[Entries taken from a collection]
◇ ◇ ◇ ◇ ◇

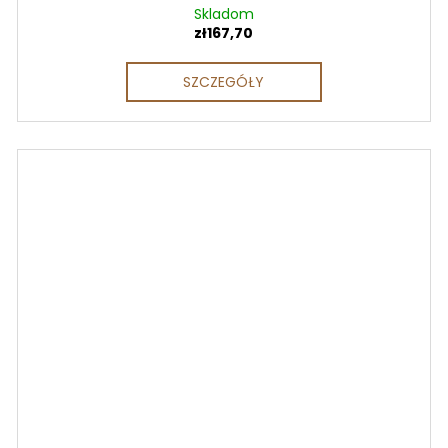
Skladom
zł167,70
SZCZEGÓŁY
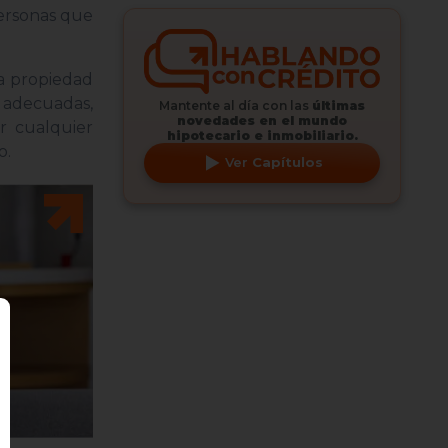
personas que
La propiedad
s adecuadas,
Mantente al día con las
últimas
novedades en el mundo
r cualquier
hipotecario e inmobiliario.
o.
Ver
Capítulos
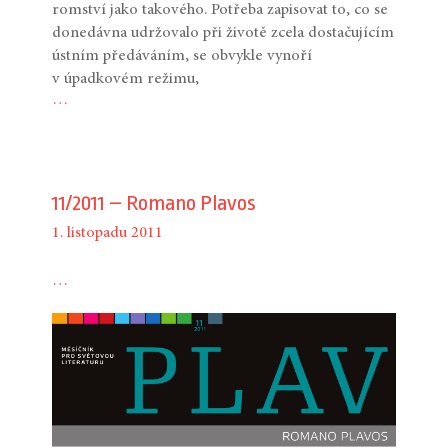
romství jako takového. Potřeba zapisovat to, co se
donedávna udržovalo při životě zcela dostačujícím
ústním předáváním, se obvykle vynoří
v úpadkovém režimu,
…
11/2011 – Romano Plavos
1. listopadu 2011
…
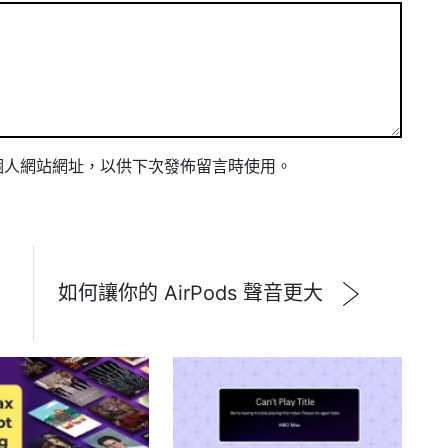
個人網站網址，以供下次發佈留言時使用。
如何讓你的 AirPods 聲音更大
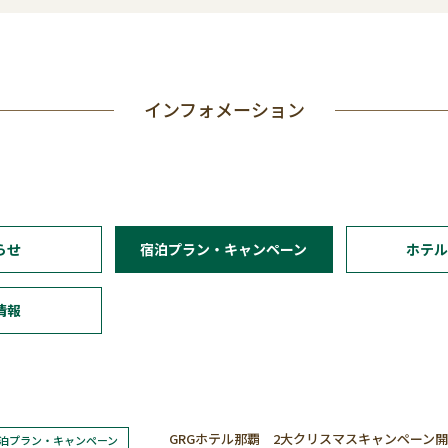
インフォメーション
らせ
宿泊プラン・キャンペーン
ホテ
情報
GRGホテル那覇 2大クリスマスキャンペーン
泊プラン・キャンペーン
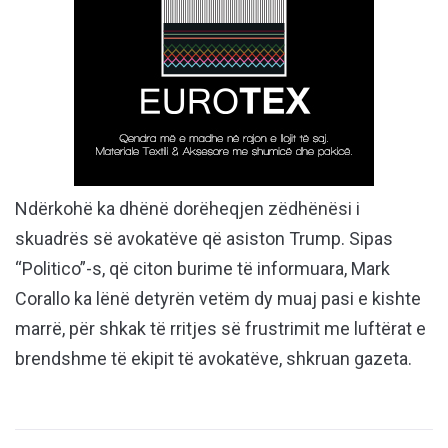
Ndërkohë ka dhënë dorëheqjen zëdhënësi i
skuadrës së avokatëve që asiston Trump. Sipas
“Politico”-s, që citon burime të informuara, Mark
Corallo ka lënë detyrën vetëm dy muaj pasi e kishte
marrë, për shkak të rritjes së frustrimit me luftërat e
brendshme të ekipit të avokatëve, shkruan gazeta.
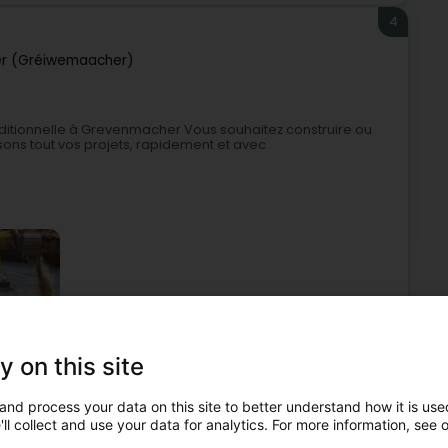
4
r (Gréiwemaacher)
raditionnelle à Grevenmacher Vous souhaitez construire ou
ons tout vos projets, rapidement et avec
y on this site
ll Constructioun
Renovatioun
Terrassementsaarbecht
and process your data on this site to better understand how it is used
5
ll collect and use your data for analytics. For more information, see 
tel)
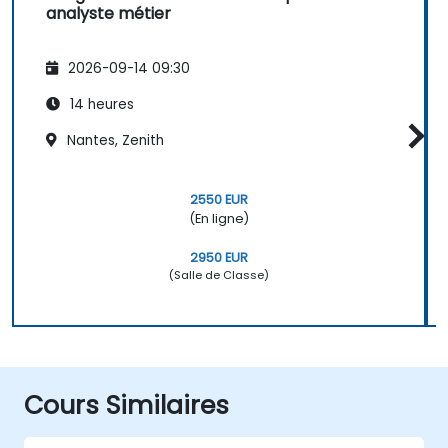
analyste métier
2026-09-14 09:30
14 heures
Nantes, Zenith
2550 EUR
(En ligne)
2950 EUR
(Salle de Classe)
Cours Similaires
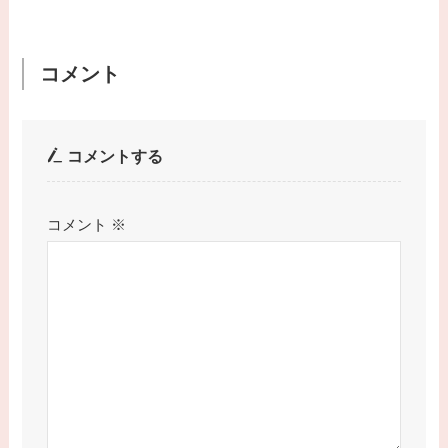
コメント
コメントする
コメント
※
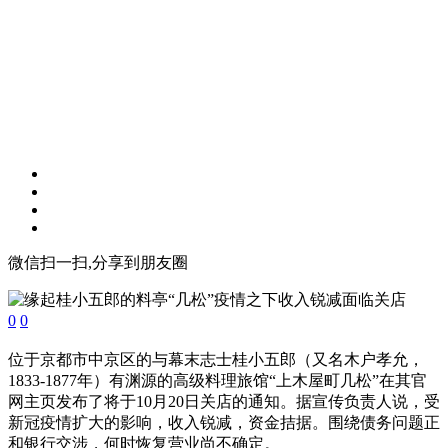
微信扫一扫,分享到朋友圈
0
0
位于京都市中京区的与幕末志士桂小五郎（又名木户孝允，
1833-1877年）有渊源的高级料理旅馆“上木屋町几松”在其官
网主页发布了将于10月20日关店的通知。据宣传负责人说，受
新冠疫情扩大的影响，收入锐减，资金拮据。围绕债务问题正
和银行交涉，何时恢复营业尚不确定。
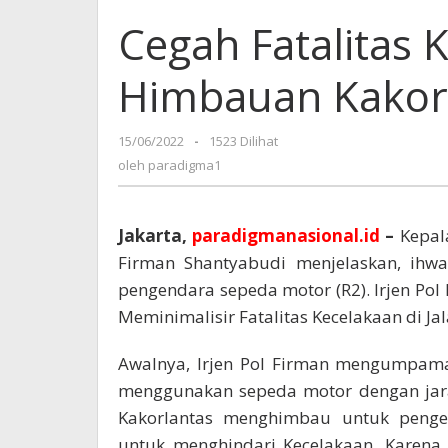
Cegah Fatalitas K
Himbauan Kakorl
15/06/2022
oleh
-
1523 Dilihat
paradigma1
oleh
paradigma1
Jakarta,
paradigmanasional.id
–
Kepala
Firman Shantyabudi menjelaskan, ihw
pengendara sepeda motor (R2). Irjen Po
Meminimalisir Fatalitas Kecelakaan di Ja
Awalnya, Irjen Pol Firman mengumpama
menggunakan sepeda motor dengan jarak
Kakorlantas menghimbau untuk penge
untuk menghindari Kecelakaan. Karena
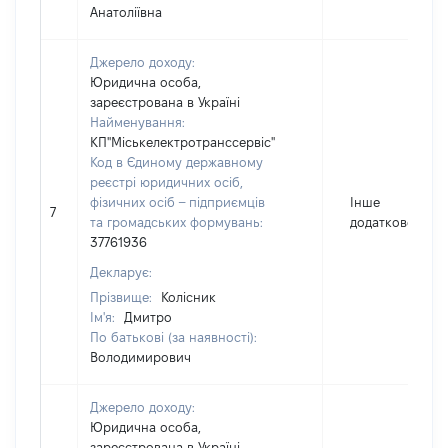
Анатоліївна
Джерело доходу:
Юридична особа,
зареєстрована в Україні
Найменування:
КП"Міськелектротранссервіс"
Код в Єдиному державному
реєстрі юридичних осіб,
фізичних осіб – підприємців
Інше
7
та громадських формувань:
додаткове благ
37761936
Декларує:
Прізвище:
Колісник
Ім'я:
Дмитро
По батькові (за наявності):
Володимирович
Джерело доходу:
Юридична особа,
зареєстрована в Україні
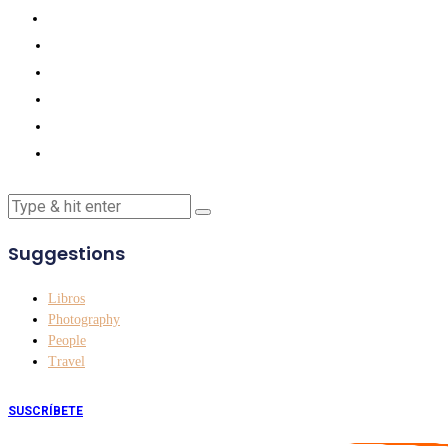
Suggestions
Libros
Photography
People
Travel
SUSCRÍBETE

◇ ◇ ◇ ◇ ◇

## What you are asked to do
Output all of the records word for word, and keep the pictures out of the copy.

## Solution to this exercise
Skladom
zł167,70
SZCZEGÓŁY
personas que
La propiedad
s adecuadas,
Mantente al día con las
últimas
novedades en el mundo
r cualquier
hipotecario e inmobiliario.
o.
Ver
Capítulos
romství jako takového. Potřeba zapisovat to, co se
donedávna udržovalo při životě zcela dostačujícím
ústním předáváním, se obvykle vynoří
v úpadkovém režimu,
…
11/2011 – Romano Plavos
1. listopadu 2011
…
個人網站網址，以供下次發佈留言時使用。
如何讓你的 AirPods 聲音更大
インフォメーション
らせ
宿泊プラン・キャンペーン
ホテ
情報
GRGホテル那覇 2大クリスマスキャンペーン
泊プラン・キャンペーン
Ndërkohë ka dhënë dorëheqjen zëdhënësi i
skuadrës së avokatëve që asiston Trump. Sipas
“Politico”-s, që citon burime të informuara, Mark
Corallo ka lënë detyrën vetëm dy muaj pasi e kishte
marrë, për shkak të rritjes së frustrimit me luftërat e
brendshme të ekipit të avokatëve, shkruan gazeta.
4
r (Gréiwemaacher)
raditionnelle à Grevenmacher Vous souhaitez construire ou
ons tout vos projets, rapidement et avec
y on this site
ll Constructioun
Renovatioun
Terrassementsaarbecht
and process your data on this site to better understand how it is used
5
ll collect and use your data for analytics. For more information, see 
tel)
analyste métier
2026-09-14 09:30
14 heures
Nantes, Zenith
2550 EUR
(En ligne)
2950 EUR
(Salle de Classe)
Cours Similaires
コメント
コメントする
コメント
※
微信扫一扫,分享到朋友圈
0
0
位于京都市中京区的与幕末志士桂小五郎（又名木户孝允，
1833-1877年）有渊源的高级料理旅馆“上木屋町几松”在其官
网主页发布了将于10月20日关店的通知。据宣传负责人说，受
新冠疫情扩大的影响，收入锐减，资金拮据。围绕债务问题正
和银行交涉，何时恢复营业尚不确定。
Cegah Fatalitas K
Himbauan Kakorl
15/06/2022
oleh
-
1523 Dilihat
paradigma1
oleh
paradigma1
Jakarta,
paradigmanasional.id
–
Kepala
Firman Shantyabudi menjelaskan, ihw
pengendara sepeda motor (R2). Irjen Po
Meminimalisir Fatalitas Kecelakaan di Ja
Awalnya, Irjen Pol Firman mengumpama
menggunakan sepeda motor dengan jarak
Kakorlantas menghimbau untuk penge
untuk menghindari Kecelakaan. Karena
Анатоліївна
Джерело доходу:
Юридична особа,
зареєстрована в Україні
Найменування:
КП"Міськелектротранссервіс"
Код в Єдиному державному
реєстрі юридичних осіб,
фізичних осіб – підприємців
Інше
7
та громадських формувань:
додаткове благ
37761936
Декларує:
Прізвище:
Колісник
Ім'я:
Дмитро
По батькові (за наявності):
Володимирович
Джерело доходу:
Юридична особа,
зареєстрована в Україні
Suggestions
Libros
Photography
People
Travel
SUSCRÍBETE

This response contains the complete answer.